Charlotte Stewart needs to write a 300-page explanation for why she sent the kids home from the one-room schoolhouse in one of those classic Minnesota blizzards. What lessons did she learn from that tragedy? It can be called Teaching Miss Beadle. Harriet Oleson, otherwise known as Katherine MacGregor, seems like the perfect candidate for a parenting book. Something about the best way to raise a serial killer. On the book's cover, she can be holding Nels Oleson's testicles in a bag from the Mercantile.
Little House on the Prairie went off the air in the early 1980s. Star Michael Landon has been dead for 19 years. Yet the show lives on, in DVDs, reruns and the memories of fans and tourists who travel through southwestern Minnesota searching for the mountain Laura ran away to in one memorable, if utterly implausible, episode. But the show also lives on in literature. Or at least in the bizarre world of celebrity tell-alls.
4 comments:
Great blog entry. :-) I have loved "Little House" since watching the reruns pre-elementary school. I can tell from the latter description that you've seen the series often as well. ;-) I can't wait to read "Confessions of a Prairie Bitch."

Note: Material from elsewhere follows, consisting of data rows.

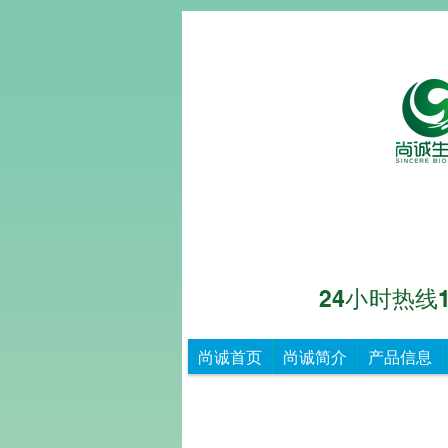
24小时热线153
尚诚生物
重
尚诚首页
尚诚简介
产品信息
德
尚
诚，
知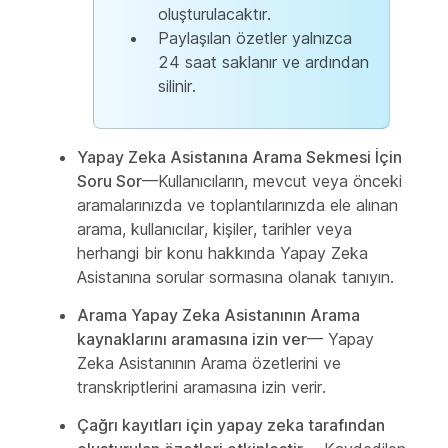
oluşturulacaktır.
Paylaşılan özetler yalnızca
24 saat saklanır ve ardından
silinir.
Yapay Zeka Asistanına Arama Sekmesi İçin
Soru Sor
—Kullanıcıların, mevcut veya önceki
aramalarınızda ve toplantılarınızda ele alınan
arama, kullanıcılar, kişiler, tarihler veya
herhangi bir konu hakkında Yapay Zeka
Asistanına sorular sormasına olanak tanıyın.
Arama Yapay Zeka Asistanının Arama
kaynaklarını aramasına izin ver
— Yapay
Zeka Asistanının Arama özetlerini ve
transkriptlerini aramasına izin verir.
Çağrı kayıtları için yapay zeka tarafından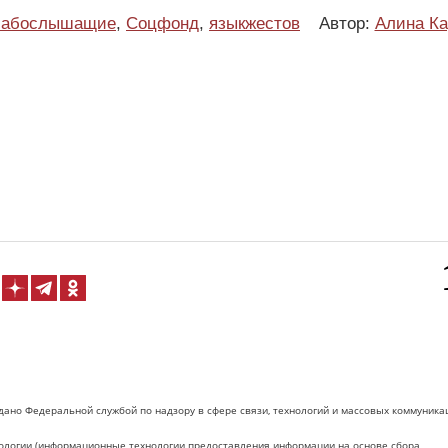
лабослышащие
,
Соцфонд
,
языкжестов
Автор:
Алина Ка
дано Федеральной службой по надзору в сфере связи, технологий и массовых коммуника
логии (информационные технологии предоставления информации на основе сбора,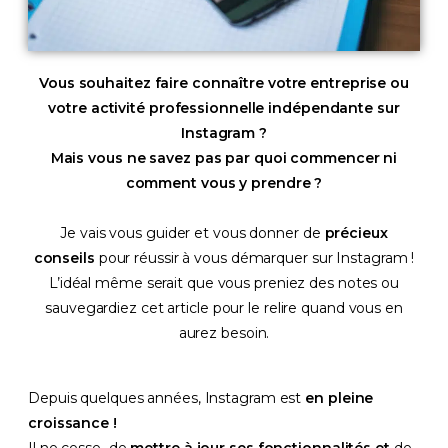
Vous souhaitez faire connaître votre entreprise ou
votre activité professionnelle indépendante sur
Instagram ?
Mais vous ne savez pas par quoi commencer ni
comment vous y prendre ?
Je vais vous guider et vous donner de
précieux
conseils
pour réussir à vous démarquer sur Instagram !
L’idéal même serait que vous preniez des notes ou
sauvegardiez cet article pour le relire quand vous en
aurez besoin.
Depuis quelques années, Instagram est
en pleine
croissance !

Dude- what store is it in? It's not supposed to go n sale until June 15th That's what my publisher said.
Alison Arngrim
It wasn't actually in the store. It was the promotional poster set up in the Borders at 59th, where you're doing a signing next week, then I looked it up in the store. Was available for preorder. Sorry to panic you; I had that happen with mine, where it was in stores before it was supposed to be. Hoping to get down to the signing on the 15th.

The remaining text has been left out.